Il Piano “buono” e l’amministrazione di “sinistra”

Siamo nell’ottobre del 2002. L’amministrazione di sinistra della città di Roma, guidata dal Sindaco Veltroni, sta per portare a termine l’iter di approvazione del nuovo Piano Regolatore della capitale che sostituirebbe quello del 1962/63. I nuovi Municipi hanno aperto la discussione sulle scelte che il Piano - ovvero coloro che lo hanno redatto - ha stabilito sul territorio della città e già le prime crepe si aprono, affiorano contraddizioni e improbabili concessioni ai privati.

Una città, Roma, in sensibile calo demografico, dovrebbe essere al centro – queste le scelte del Piano – di un’ondata di cemento calcolata in circa 63 milioni di metri cubi, pari – se fossero tutti destinati ad edilizia residenziale - a circa 650.000 abitanti.

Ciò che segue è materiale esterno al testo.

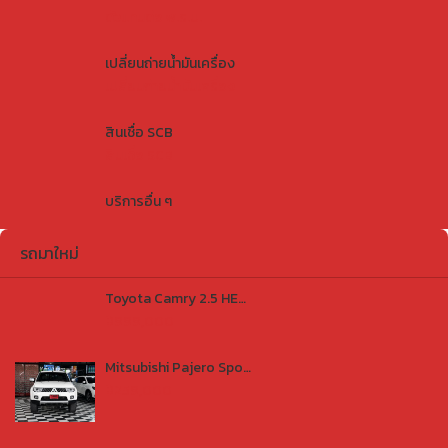
ตัวแทนต่อ พ.ร.บ.
เปลี่ยนถ่ายน้ำมันเครื่อง
เปลี่ยนถ่ายน้ำมันเครื่อง
สินเชื่อ SCB
สินเชื่อ SCB
บริการอื่น ๆ
รถมาใหม่
Toyota Camry 2.5 HEV Premium Luxury E-CVT 2023
฿999,000
Mitsubishi Pajero Sport 2.5 GT 4WD 2012
฿259,000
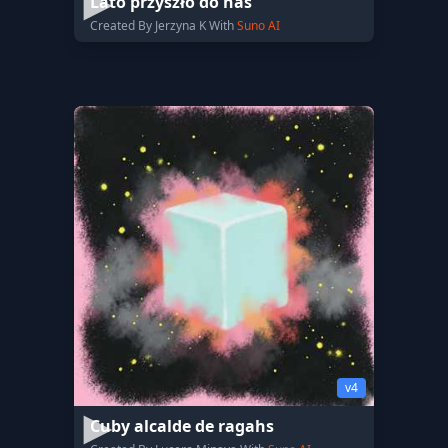
Lato przyszło do nas
Created By Jerzyna K With
Suno AI
v4
Cuby alcalde de ragahs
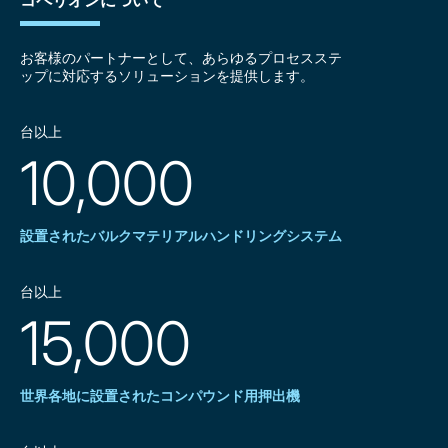
コペリオンについて
お客様のパートナーとして、あらゆるプロセスステ
ップに対応するソリューションを提供します。
台以上
10,000
設置されたバルクマテリアルハンドリングシステム
台以上
15,000
世界各地に設置されたコンパウンド用押出機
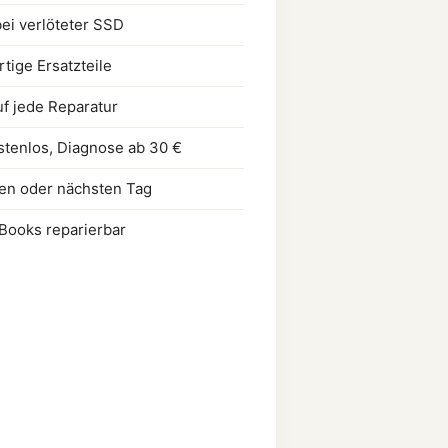
ei verlöteter SSD
tige Ersatzteile
uf jede Reparatur
stenlos, Diagnose ab 30 €
ben oder nächsten Tag
cBooks reparierbar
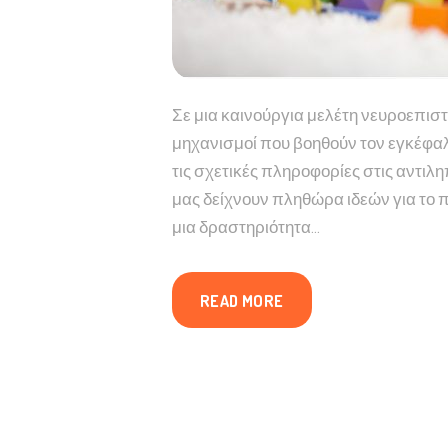
Σε μια καινούργια μελέτη νευροεπιστ
μηχανισμοί που βοηθούν τον εγκέφα
τις σχετικές πληροφορίες στις αντιλ
μας δείχνουν πληθώρα ιδεών για το 
μια δραστηριότητα…
READ MORE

Improvvisamente chiamati ad esprimere la loro opinione i cittadini, anche più avveduti, si accorgono di non riuscire a decifrare il linguaggio difficile e specialistico con il quale si esprime questo strumento.
Gli esperti si dividono in due grandi partiti: a favore o contro, quasi mai, anche loro, riuscendo a spiegare quale disegno di città tale strumento evoca, anticipa o auspica, quali idee, quali ideali, quali forze, quali interessi ne sono alla base.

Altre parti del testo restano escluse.